Protecting The Great Lakes: UWM Receives $10 Million For Research Vessel

Nov 6, 2019

An anonymous donor has pledged $10 million to help fund a new research vessel for UW-Milwaukee's School of Freshwater Sciences.

University officials said Wednesday it will be the most advanced research vessel on the Great Lakes, and the first designed specifically to conduct sophisticated research within the basin.

UWM purchased a used Army T-Boat in 1970. It was transformed into the school's first research vessel, the Neeskay.
Credit UW-Milwaukee

The vessel will replace the Neeskay, an Army T-boat the university bought and converted nearly 50 years ago.

UWM Chancellor Mark Mone says the vessel, which will be called Maggi Sue, will dramatically advance scientific understanding of the Great Lakes.

"More than 40 million people rely on the Great Lakes for clean drinking water, and this vessel will help us address our most pressing problems," he said in a press release.

The project comes with a $20 million price-tag — $15 million to construct the vessel and $5 million to sustain its operation. 

It costs $15 million to construct the vessel and $5 million to keep it operating.
Credit UW-Milwaukee

The vessel will feature:

  • sensors that'll collect real-time data.
  • interchangeable lab pods that can be switched out depending on scientists' needs.
  • a dynamic positioning system that allows the vessel to stay in one place despite the current, wind and waves.
  • onboard labs enabling experiments on the water.
  • classrooms for university students and K-12 students.
  • sleeping accommodations for up to 18 people, allowing scientists and crew to gather continuous readings without needing to return to shore.

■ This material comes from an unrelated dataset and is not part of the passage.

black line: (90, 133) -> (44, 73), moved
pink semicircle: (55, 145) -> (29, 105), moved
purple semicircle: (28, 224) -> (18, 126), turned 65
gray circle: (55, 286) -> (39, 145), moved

The Maggi Sue will also enhance a recently launched UWM-lead pilot project. The Freshwater Collaborative of Wisconsin brings UW System campuses together to advance research and education.

"The Maggi Sue will give us the means to gain a clear and up-close picture of the challenges facing the Great Lakes and help us go further in generating solutions to these problems," says Val Klump, dean of the School of Freshwater Sciences.